1852: The Treaty of London was signed by Britain, France, Russia, Prussia, Austria and Sweden, guaranteeing the integrity of Denmark.
1882: The vast Northwest Territories of Canada were divided into 4 districts: Alberta, Saskatchewan, Assiniboia and Athabaska.
1886: Atlanta pharmacist John Styth Pemberton invented Coca Cola as a pain killer and stimulant patent medicine. As its name indicates, the original formula for "coke" contained coca, from which cocaine is produced. The present-day version replaced coca with high amounts of caffeine and sugar.
1895: China ceded Taiwan to Japan under the Treaty of Shimonoseki.
1902: The eruption of Mt. Pelee, near St. Pierre, Martinique, destroyed the town within minutes, killing all but 2 of the town's 30,000 inhabitants.

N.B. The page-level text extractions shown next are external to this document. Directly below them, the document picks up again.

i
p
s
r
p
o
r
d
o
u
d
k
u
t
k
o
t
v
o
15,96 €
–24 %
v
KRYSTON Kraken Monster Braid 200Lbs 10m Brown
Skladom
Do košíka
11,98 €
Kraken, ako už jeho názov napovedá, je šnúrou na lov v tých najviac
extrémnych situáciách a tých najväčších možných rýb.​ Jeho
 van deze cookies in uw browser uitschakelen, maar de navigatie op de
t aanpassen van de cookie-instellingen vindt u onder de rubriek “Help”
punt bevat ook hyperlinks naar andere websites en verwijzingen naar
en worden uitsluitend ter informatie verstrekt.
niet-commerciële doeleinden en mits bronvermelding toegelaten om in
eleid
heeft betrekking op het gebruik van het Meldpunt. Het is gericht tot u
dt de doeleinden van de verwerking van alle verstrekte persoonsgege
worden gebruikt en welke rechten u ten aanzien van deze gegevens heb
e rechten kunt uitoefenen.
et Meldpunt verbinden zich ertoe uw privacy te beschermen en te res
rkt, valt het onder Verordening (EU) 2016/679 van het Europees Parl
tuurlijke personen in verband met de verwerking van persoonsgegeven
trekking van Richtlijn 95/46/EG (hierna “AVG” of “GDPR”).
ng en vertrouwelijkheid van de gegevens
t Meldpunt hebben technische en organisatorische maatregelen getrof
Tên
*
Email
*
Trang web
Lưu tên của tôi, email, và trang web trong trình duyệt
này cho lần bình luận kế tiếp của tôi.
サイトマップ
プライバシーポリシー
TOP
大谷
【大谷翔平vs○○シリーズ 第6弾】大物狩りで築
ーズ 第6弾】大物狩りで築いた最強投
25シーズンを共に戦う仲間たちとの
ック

1921: Capital punishment was abolished in Sweden.
1943: Mordecai Anielewicz, 24, the leader of the Jewish "Warsaw Uprising" against the Nazi Waffen-SS, was killed in battle.
1945: Near the end of the Second World War (1939-1945), "V-E Day" (Victory in Europe Day). Nazi German military forces agreed to an unconditional surrender.
1949: The Basic Law, the constitution of the Federal Republic of Germany (West Germany), was adopted by the Parliamentary Council at Bonn.
1972: Four "Black September" terrorists hijacked Sabena (the Belgian national airline) Flight 571. Israeli special forces freed the airliner the following day.
1973: A 71-day standoff between the U.S. Government and the "American Indian Movement" members who were occupying the Pine Ridge Reservation at Wounded Knee, South Dakota ended with the surrender of the militants.
1977: David Berkowitz pleaded guilty to the "Son of Sam" (also known as the "44 Caliber Killer") shootings that terrorized New York City. He was sentenced to 365 years in prison.
1980: The eradication of smallpox was proclaimed by the World Health Organization.
1987: Canada officially minted the first $1.00 coins. Made of a nickel with a gold-colored aureate coating, the "loonie" (a nickname from the picture of the aquatic bird, known in North America as the loon, on one side of the coin) is estimated to have a lifespan of 20 years, as compared to 9 months for the traditional $1.00 bill that it replaced.